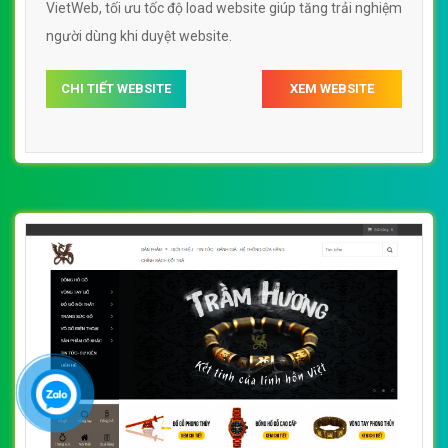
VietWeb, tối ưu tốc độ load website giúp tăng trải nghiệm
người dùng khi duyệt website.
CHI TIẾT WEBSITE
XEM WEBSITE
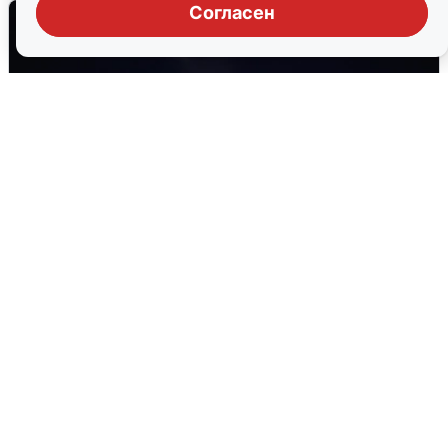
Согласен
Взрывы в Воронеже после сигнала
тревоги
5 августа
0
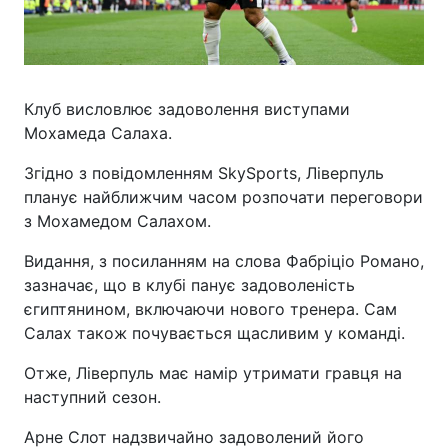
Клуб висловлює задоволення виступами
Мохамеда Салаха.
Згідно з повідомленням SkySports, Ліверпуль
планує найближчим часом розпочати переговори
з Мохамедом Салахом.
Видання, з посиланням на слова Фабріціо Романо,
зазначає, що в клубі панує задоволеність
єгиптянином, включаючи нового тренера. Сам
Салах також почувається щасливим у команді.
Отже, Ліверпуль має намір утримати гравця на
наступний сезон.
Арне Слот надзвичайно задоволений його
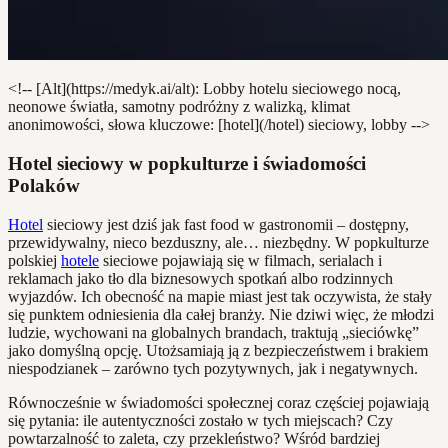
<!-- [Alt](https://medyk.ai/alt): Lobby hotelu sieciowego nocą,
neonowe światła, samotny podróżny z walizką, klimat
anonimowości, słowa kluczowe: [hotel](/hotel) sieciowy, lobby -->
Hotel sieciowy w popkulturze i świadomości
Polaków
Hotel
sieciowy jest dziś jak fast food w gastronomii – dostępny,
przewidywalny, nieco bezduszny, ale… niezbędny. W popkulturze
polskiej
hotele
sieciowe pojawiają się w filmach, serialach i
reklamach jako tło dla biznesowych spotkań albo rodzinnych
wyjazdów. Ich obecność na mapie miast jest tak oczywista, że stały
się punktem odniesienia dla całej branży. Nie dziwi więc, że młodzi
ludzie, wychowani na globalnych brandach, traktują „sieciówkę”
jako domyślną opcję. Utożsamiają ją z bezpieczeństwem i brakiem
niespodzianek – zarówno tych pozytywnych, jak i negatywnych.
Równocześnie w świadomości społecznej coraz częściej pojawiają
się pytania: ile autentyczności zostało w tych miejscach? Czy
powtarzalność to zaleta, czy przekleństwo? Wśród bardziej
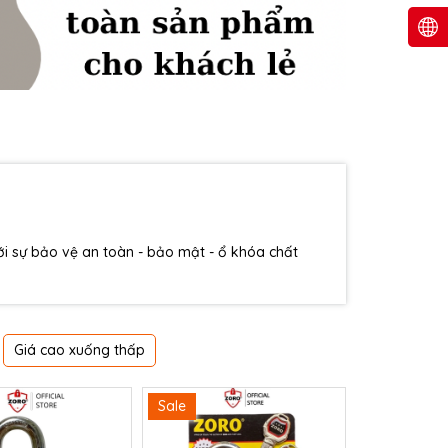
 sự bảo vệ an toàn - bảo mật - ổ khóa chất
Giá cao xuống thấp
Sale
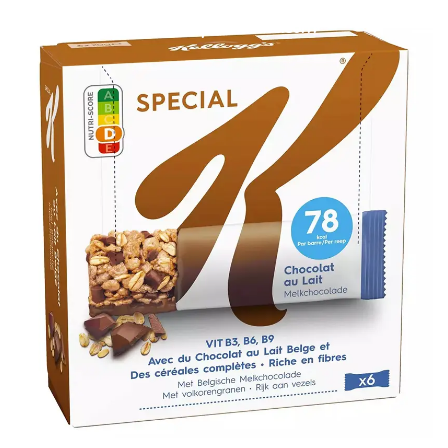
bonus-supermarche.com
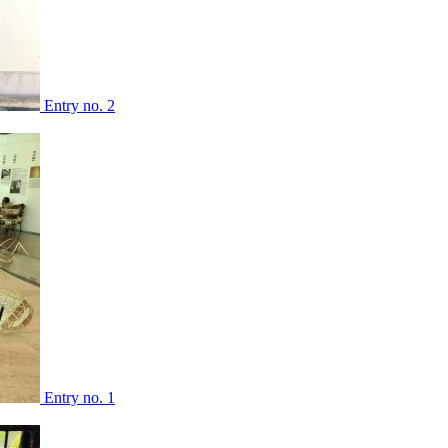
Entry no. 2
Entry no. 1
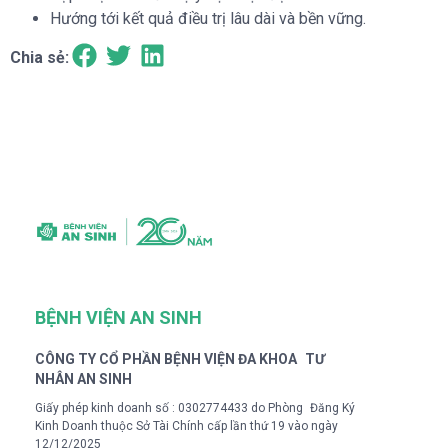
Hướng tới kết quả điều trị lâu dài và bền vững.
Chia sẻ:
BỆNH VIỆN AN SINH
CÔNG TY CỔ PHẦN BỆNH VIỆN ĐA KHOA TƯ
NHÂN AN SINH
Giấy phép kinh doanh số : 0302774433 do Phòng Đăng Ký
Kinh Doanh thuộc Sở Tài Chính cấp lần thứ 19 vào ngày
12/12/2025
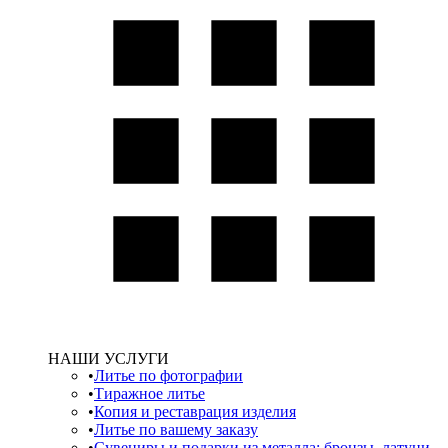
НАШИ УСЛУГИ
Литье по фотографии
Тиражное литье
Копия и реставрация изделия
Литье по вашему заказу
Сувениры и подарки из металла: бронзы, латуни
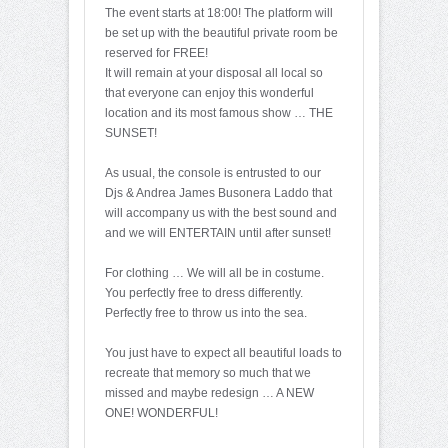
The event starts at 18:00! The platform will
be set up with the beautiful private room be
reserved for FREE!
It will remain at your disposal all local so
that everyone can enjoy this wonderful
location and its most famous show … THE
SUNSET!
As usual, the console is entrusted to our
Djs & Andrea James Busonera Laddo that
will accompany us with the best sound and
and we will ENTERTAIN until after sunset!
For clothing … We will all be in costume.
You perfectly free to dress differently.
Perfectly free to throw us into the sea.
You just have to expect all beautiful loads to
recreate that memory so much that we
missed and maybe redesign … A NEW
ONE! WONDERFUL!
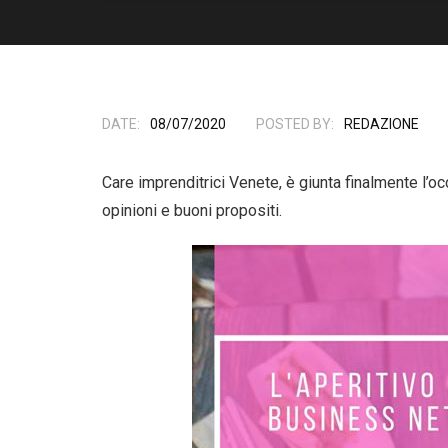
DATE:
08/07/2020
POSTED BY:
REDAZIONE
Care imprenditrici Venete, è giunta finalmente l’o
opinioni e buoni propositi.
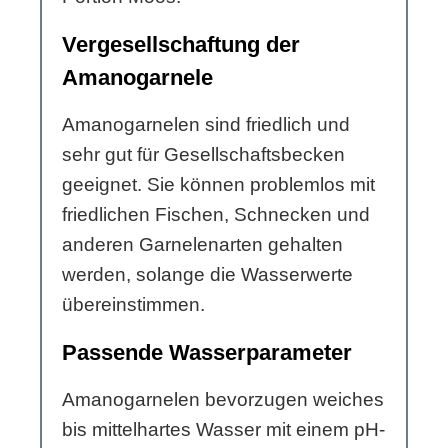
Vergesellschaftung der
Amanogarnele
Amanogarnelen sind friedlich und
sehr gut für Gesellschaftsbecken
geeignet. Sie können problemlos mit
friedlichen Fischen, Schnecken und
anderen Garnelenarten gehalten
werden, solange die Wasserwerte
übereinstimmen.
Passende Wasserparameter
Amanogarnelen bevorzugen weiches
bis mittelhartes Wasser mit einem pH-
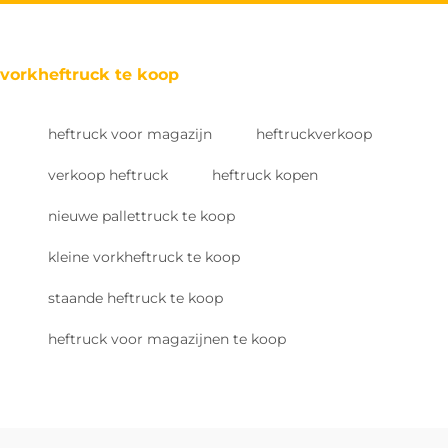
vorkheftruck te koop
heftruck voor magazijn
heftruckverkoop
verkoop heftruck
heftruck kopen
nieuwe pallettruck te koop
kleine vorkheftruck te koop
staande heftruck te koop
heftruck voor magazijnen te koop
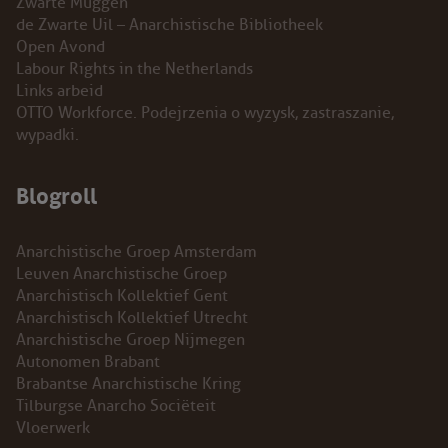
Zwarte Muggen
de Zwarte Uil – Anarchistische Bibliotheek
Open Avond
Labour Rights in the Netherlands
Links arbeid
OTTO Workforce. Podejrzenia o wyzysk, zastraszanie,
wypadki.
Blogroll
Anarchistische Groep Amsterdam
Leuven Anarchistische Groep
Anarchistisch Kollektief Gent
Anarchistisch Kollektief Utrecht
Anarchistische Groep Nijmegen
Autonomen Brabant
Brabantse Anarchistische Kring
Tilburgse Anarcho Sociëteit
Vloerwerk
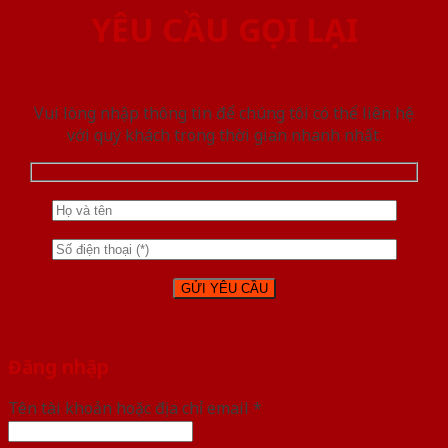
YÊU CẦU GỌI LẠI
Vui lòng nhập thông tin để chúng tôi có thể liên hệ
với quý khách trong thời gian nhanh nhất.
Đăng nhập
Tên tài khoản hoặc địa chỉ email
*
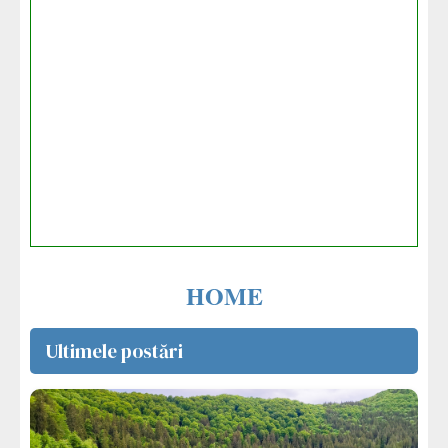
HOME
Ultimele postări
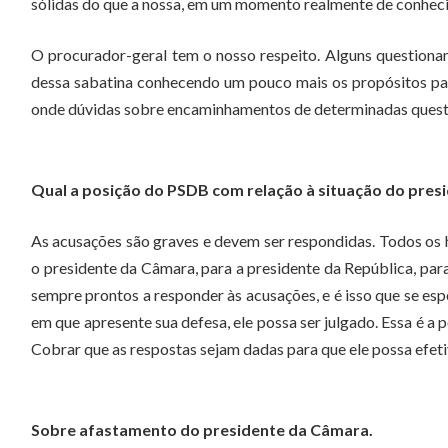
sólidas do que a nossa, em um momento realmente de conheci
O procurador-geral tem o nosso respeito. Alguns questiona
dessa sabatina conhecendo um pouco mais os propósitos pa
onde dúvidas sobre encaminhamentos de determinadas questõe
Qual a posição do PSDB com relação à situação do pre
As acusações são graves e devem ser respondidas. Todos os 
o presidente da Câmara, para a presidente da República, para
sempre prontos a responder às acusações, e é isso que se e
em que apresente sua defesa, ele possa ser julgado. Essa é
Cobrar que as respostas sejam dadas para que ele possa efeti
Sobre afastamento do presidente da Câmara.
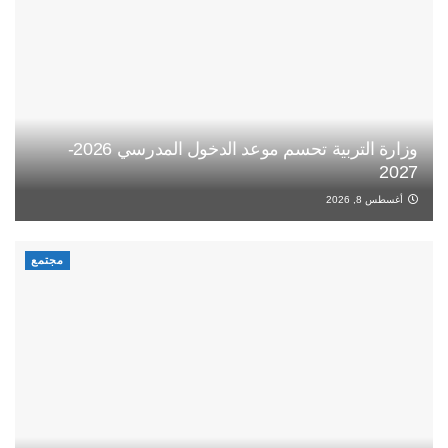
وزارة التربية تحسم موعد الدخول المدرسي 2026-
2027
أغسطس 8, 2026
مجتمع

══════

Try it. Whenever a line in the data holds "Anarchistische", copy that line.

Completed task.
de Zwarte Uil – Anarchistische Bibliotheek
Anarchistische Groep Amsterdam
Leuven Anarchistische Groep
Anarchistische Groep Nijmegen
Brabantse Anarchistische Kring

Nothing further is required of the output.